Justiça do Rio condena PMs por fraude em cena da morte de Kathlen Romeu

Kathlen Romeu - Gravida baleada no Rio de Janeiro

A 6ª Câmara Criminal do Tribunal de Justiça do Rio de Janeiro condenou, nesta quinta-feira (19), três policiais militares por fraudar a cena da morte da designer de interiores Kathlen Romeu, de 24 anos. A jovem foi baleada em junho de 2021 durante uma operação policial no Complexo do Lins, na Zona Norte da capital.

Grávida de 13 semanas, Kathlen caminhava com a avó quando foi atingida por um disparo de fuzil. Ela chegou a ser socorrida, mas não resistiu. O caso gerou comoção nacional e se tornou um dos símbolos da violência policial em áreas periféricas do Rio.

O que diz a condenação

Foram condenados os policiais Rodrigo Correia de Frias, Marcos Felipe da Silva Salviano e Rafael Chaves de Oliveira. Eles responderam pelo crime de alterar a cena do crime — tecnicamente descrito como “inovar artificiosamente o estado de lugar”, previsto na Lei de Abuso de Autoridade (Lei nº 13.869/2019).
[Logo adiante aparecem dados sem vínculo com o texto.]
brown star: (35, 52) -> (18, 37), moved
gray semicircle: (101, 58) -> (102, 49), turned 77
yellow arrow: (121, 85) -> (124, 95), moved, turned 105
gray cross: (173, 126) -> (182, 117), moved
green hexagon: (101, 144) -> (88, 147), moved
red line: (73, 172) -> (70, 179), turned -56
A decisão reconhece que houve interferência indevida no local onde Kathlen foi baleada, o que pode comprometer a produção de provas e dificultar a responsabilização correta pelos fatos. Ainda cabe recurso.

Relembre o caso

A morte de Kathlen Romeu ocorreu na manhã de 8 de junho de 2021, durante uma operação da Polícia Militar na comunidade do Lins. Naquele momento, não havia confronto no local onde ela estava, segundo relatos de moradores e familiares.
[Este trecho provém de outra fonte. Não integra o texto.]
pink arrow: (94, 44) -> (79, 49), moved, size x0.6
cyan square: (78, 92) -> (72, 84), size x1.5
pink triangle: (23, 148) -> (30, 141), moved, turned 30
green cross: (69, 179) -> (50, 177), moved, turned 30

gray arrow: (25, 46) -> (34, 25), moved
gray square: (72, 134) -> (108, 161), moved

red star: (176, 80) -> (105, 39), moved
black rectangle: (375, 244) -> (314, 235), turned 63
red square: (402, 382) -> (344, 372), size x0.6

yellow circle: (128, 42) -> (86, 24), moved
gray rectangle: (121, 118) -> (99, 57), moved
Testemunhas afirmaram que a jovem não estava em área de risco imediato quando foi atingida. Inicialmente, versões oficiais indicaram confronto, mas essa narrativa foi questionada ao longo das investigações.
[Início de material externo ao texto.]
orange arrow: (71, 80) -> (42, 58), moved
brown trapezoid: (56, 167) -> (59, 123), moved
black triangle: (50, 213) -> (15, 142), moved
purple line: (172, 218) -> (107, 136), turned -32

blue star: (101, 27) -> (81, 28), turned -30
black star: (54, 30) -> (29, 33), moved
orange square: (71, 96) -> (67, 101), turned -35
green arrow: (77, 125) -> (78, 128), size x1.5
A família denunciou inconsistências na condução do caso desde o início, incluindo a forma como a cena foi preservada e as informações divulgadas pelas autoridades.

Kathlen era conhecida por seu trabalho como designer de interiores e por compartilhar nas redes sociais registros da gravidez, o que ampliou a repercussão do caso e a mobilização por justiça.

Processo sobre a morte ainda será julgado

Além da condenação por fraude, dois dos policiais — Frias e Salviano — ainda vão a júri popular para responder diretamente pela morte de Kathlen. A data do julgamento ainda não foi definida.

Essa etapa será decisiva para esclarecer quem efetuou o disparo e em que circunstâncias, além de avaliar a responsabilidade criminal pela morte.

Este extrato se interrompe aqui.